Marcell Allmond

Profile
- Position: Cornerback

Personal information
- Born: May 28, 1981 (age 44) Anaheim, California, U.S.
- Height: 6 ft 1 in (1.85 m)
- Weight: 198 lb (90 kg)

Career information
- College: Southern California
- NFL draft: 2004: undrafted

Career history
- Baltimore Ravens (2004)*; Jacksonville Jaguars (2004-2005)*;
- * Offseason and/or practice squad member only

= Marcell Allmond =

American football player (born 1981)

Marcell Allmond (born May 28, 1981) is an American football cornerback.

==Early life==
Allmond played high school football at St.
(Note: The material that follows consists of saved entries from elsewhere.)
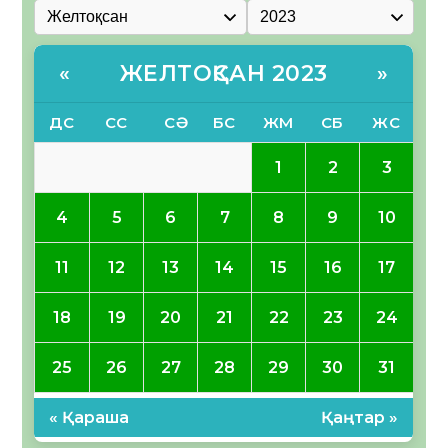
ЖЕЛТОҚСАН 2023
«
»
ДС
СС
СӘ
БС
ЖМ
СБ
ЖС
1
2
3
4
5
6
7
8
9
10
11
12
13
14
15
16
17
18
19
20
21
22
23
24
25
26
27
28
29
30
31
« Қараша
Қаңтар »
Paul High in Santa Fe Springs, California, where he also ran on the track and field team, along with brother Tony. He was the CIF California State Meet champion in the 110 metres hurdles both in 1998 and 1999. In 1999, he added a 6th place in the 300 hurdles, while his brother got 4th in the long jump, combining for the school's best showing at the meet.

Later in the year, he finished second, less than 100 points behind future Olympic Gold Medalist Bryan Clay in the decathlon at the 1999 Pan American Junior Athletics Championships.

==College career==
Allmond played college football at the University of Southern California and was part of their 2003 national championship team. He was a three-year starter at cornerback and wide receiver.

==Professional career==
After going undrafted, Allmond was on the Baltimore Ravens practice squad in 2004. He played for the Jacksonville Jaguars in 2005.